Bali, CNN Indonesia -- Pada hari Jumat, 19 Juni 2026, Komisi Pemberantasan Korupsi (KPK) melakukan penggeledahan di kantor Imigrasi Denpasar. Tindakan ini merupakan bagian dari penyidikan terkait dugaan pemerasan izin tinggal bagi Warga Negara Asing (WNA) serta penerimaan gratifikasi di lingkungan Direktorat Jenderal Imigrasi untuk periode 2022-2026.
Juru Bicara KPK, Budi Prasetyo, mengonfirmasi bahwa penggeledahan tersebut dilakukan dalam rangka mendalami kasus yang berkaitan dengan pengurusan dokumen keimigrasian bagi WNA. "Benar, dalam lanjutan penyidikan perkara dugaan tindak pemerasan terkait pengurusan dokumen keimigrasian bagi WNA, hari ini Penyidik melakukan penggeledahan di Kantor Imigrasi Denpasar," ungkapnya melalui pesan tertulis. Budi Prasetyo juga menyampaikan bahwa saat ini proses penggeledahan masih berlangsung dan belum dapat memberikan informasi mengenai barang bukti yang berhasil disita.
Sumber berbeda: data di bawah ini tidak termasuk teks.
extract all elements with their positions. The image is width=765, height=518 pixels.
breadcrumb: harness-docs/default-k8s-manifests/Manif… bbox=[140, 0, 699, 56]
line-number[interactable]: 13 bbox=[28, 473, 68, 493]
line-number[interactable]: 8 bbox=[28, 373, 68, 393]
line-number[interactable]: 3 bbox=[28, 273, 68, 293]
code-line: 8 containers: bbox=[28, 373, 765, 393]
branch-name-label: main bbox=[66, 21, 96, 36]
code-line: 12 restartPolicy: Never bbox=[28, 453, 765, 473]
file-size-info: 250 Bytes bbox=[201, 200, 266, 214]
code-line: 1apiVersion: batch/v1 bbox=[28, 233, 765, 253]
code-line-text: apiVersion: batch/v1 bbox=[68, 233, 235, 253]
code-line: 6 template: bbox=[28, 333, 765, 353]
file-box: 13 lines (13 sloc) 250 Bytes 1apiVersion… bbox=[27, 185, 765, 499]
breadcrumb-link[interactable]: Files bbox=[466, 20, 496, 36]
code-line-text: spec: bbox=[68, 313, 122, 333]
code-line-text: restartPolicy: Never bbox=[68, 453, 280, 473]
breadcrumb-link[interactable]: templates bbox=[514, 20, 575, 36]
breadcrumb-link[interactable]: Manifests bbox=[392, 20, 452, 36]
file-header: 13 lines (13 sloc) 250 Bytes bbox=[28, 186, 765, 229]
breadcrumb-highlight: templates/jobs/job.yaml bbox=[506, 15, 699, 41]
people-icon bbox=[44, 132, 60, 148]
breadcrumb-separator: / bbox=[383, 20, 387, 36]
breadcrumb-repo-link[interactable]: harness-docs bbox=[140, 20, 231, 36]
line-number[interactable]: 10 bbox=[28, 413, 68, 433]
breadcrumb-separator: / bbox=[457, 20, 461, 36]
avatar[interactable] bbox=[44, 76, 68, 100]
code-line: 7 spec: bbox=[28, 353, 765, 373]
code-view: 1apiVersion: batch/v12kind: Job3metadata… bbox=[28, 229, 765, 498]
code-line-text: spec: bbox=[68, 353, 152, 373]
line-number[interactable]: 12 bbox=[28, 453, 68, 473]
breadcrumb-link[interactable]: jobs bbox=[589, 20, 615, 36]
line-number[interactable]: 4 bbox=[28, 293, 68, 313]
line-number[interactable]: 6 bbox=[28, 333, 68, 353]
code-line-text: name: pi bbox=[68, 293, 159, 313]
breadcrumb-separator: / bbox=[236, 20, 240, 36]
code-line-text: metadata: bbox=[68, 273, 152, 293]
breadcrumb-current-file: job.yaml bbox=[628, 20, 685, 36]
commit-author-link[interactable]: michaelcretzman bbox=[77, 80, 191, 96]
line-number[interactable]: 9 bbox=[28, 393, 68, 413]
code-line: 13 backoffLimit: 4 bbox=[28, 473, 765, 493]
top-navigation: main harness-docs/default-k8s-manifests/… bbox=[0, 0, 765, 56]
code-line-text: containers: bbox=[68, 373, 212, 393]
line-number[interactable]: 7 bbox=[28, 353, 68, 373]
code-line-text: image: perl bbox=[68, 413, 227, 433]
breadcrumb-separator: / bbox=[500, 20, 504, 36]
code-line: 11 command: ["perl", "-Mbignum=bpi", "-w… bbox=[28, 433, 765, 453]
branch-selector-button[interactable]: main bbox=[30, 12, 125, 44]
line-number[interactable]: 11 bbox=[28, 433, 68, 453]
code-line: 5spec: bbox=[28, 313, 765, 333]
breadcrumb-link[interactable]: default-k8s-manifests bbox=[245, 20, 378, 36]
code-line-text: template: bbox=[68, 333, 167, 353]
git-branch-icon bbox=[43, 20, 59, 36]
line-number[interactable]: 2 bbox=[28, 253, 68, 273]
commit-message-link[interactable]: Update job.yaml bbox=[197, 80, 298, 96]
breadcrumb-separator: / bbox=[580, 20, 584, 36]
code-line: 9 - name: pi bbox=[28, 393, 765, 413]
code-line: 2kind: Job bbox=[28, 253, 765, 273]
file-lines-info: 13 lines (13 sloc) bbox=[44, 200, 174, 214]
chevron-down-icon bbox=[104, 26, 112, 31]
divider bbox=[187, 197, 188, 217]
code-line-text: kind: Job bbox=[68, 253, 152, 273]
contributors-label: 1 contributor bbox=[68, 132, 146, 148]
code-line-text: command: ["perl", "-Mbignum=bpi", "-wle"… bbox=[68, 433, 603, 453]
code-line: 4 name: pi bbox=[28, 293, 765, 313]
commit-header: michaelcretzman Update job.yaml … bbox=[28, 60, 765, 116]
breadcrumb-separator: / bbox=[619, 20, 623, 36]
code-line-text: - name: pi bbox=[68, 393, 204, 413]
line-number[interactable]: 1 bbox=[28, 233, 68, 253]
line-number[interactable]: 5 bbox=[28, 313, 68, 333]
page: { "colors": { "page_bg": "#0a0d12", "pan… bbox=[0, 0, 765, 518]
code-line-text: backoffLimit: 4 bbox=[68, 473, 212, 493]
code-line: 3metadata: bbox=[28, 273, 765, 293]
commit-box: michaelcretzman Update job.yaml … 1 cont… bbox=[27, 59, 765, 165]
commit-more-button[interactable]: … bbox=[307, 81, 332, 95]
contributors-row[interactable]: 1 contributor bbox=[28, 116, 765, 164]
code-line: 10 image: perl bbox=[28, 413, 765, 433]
Pemeriksaan Silmy Karim dan Tersangka Lainnya
KPK juga memeriksa Silmy Karim untuk mendalami bukti-bukti terkait dugaan pemerasan dan penerimaan gratifikasi. Namun, Silmy Karim tidak memberikan komentar mengenai kasus yang menimpanya. Sebanyak delapan orang telah ditetapkan sebagai tersangka dalam kasus ini, termasuk Silmy Karim; Pelaksana Tugas Dirjen Imigrasi periode 2024-2025, Saffar Muhammad Godam; serta Direktur Izin Tinggal, Jaya Saputra, dan beberapa pejabat lainnya di Direktorat Jenderal Imigrasi.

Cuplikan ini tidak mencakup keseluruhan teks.